Is the shell theorem only an approximation?

If you put a particle very close to the border, the force from matter very close to it will be very strong, as you say. But that is only a small portion of the shell; all the rest is pulling the other way, towards the center. The shell theorem guarantees that these forces cancel exactly.


Most of the mathematical formlities are dealt with on the wikipedia page you reference in your question. There, to prove the shell theorem, the shell is taken to have mass per unit area $\sigma$ and split it up into lots of coaxial rings, with the axis running along a diameter that goes through the test mass. $\theta$ is the angle between the diameter through the test mass and a line from the centre of the sphere to one of the rings.

Skipping to the main point, we can find the gravitational field generated by one of the thin rings at a test position that is a distance $r$ from the centre of a sphere of radius $R$ and mass $M$, where $s$ is the distance from the test position to a point on the ring is given by

$$dg = \frac{GM}{4Rr^2}\left( 1 - \frac{R^2-r^2}{s^2}\right)\ ds$$ which integrates to $$g = \left[\frac{GM}{4Rr^2}\left(s + \frac{R^2 - r^2}{s}\right)\right]^{s_{\rm max}}_{s_{\rm min}}.$$

For the full spherical shell the limits are $s_{\rm min} = R-r$ (when $\theta=0$) to $s_{\rm max}=R+r$ (when $\theta=\pi$ and the result is zero - this is the shell theorem and should work for any value of $r\leq R$.

However to answer your specific question, why doesn't the gravitational field due to the piece of the shell closest to the test point blow-up towards infinity as the test point gets very close to the surface of the shell and overwhelm the opposite (but clearly finite) field generated by the mass distributed over the rest of the sphere?

Look at the equation above and how it behaves when $r$ is very close to (but smaller than) $R$. In this case $s_{\rm min} \simeq 0$, and $(R^2-r^2)/s \simeq 2R$ resulting in a finite lower limit.

In words what is happening is that the amount of mass that is "infinitesimally close" to the test mass becomes infinitesimally small, ensuring that the gravitational effect of this mass does not blow up to infinity.


The shell theorem assumes a continuous distribution of matter in the shell.

If you came infinitesimally close to a real, physical shell you would discover that it, too, is made of particles. As you passed through the shell one of two things would happen:

  1. You could crash into one of the particles and experience a non-gravitational force.
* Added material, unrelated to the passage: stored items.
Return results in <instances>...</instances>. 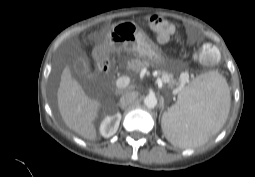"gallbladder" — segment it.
Here are the masks:
<instances>
[{"label":"gallbladder","mask_w":255,"mask_h":177,"mask_svg":"<svg viewBox=\"0 0 255 177\" xmlns=\"http://www.w3.org/2000/svg\"><path fill=\"white\" fill-rule=\"evenodd\" d=\"M70 66L72 73L79 77H85L89 74V67L85 52L80 51L79 53L75 54Z\"/></svg>","instance_id":"gallbladder-1"}]
</instances>
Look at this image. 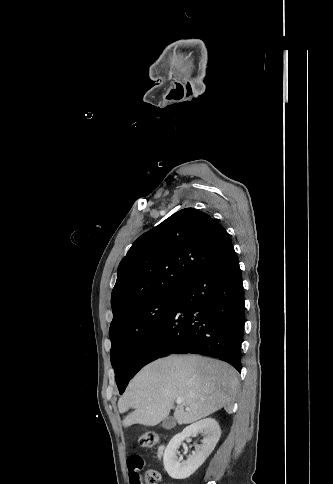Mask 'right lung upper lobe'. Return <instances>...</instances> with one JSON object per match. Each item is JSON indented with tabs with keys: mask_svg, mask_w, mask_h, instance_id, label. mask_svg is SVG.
<instances>
[{
	"mask_svg": "<svg viewBox=\"0 0 333 484\" xmlns=\"http://www.w3.org/2000/svg\"><path fill=\"white\" fill-rule=\"evenodd\" d=\"M231 246L229 234L208 214L194 208L176 212L141 235L120 262L112 322L157 295L180 290Z\"/></svg>",
	"mask_w": 333,
	"mask_h": 484,
	"instance_id": "obj_1",
	"label": "right lung upper lobe"
}]
</instances>
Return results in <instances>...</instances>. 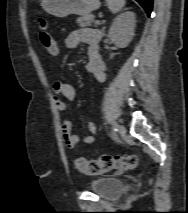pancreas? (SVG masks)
Returning a JSON list of instances; mask_svg holds the SVG:
<instances>
[{"mask_svg":"<svg viewBox=\"0 0 188 213\" xmlns=\"http://www.w3.org/2000/svg\"><path fill=\"white\" fill-rule=\"evenodd\" d=\"M77 23L81 27L97 25L94 21V15H85L77 19Z\"/></svg>","mask_w":188,"mask_h":213,"instance_id":"obj_1","label":"pancreas"}]
</instances>
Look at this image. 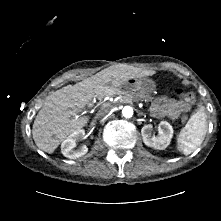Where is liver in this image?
Wrapping results in <instances>:
<instances>
[{
  "label": "liver",
  "instance_id": "1",
  "mask_svg": "<svg viewBox=\"0 0 221 221\" xmlns=\"http://www.w3.org/2000/svg\"><path fill=\"white\" fill-rule=\"evenodd\" d=\"M135 72L111 66L75 85H67L48 95L32 128L36 146L49 154L74 131L89 122V116L79 115L95 97L113 95Z\"/></svg>",
  "mask_w": 221,
  "mask_h": 221
}]
</instances>
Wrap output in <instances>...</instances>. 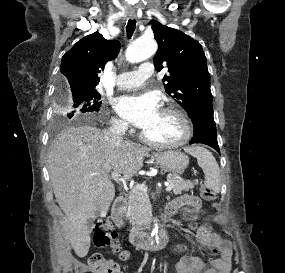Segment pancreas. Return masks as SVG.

  2. You could pass through a hole in the shell to the outside.

The second case is interesting. For a continuous shell there is a discontinuity between the force inside (zero) and the force outside (equivalent to a point mass at the shell's center). For a particle passing through a small hole in a spherical shell that discontinuity gets smoothed out. If the particle doesn't pass through the center of the hole, the smoothed-out gravitational force will include some component parallel to the surface of the shell; the details depend on exactly how "clumpy" the shell is.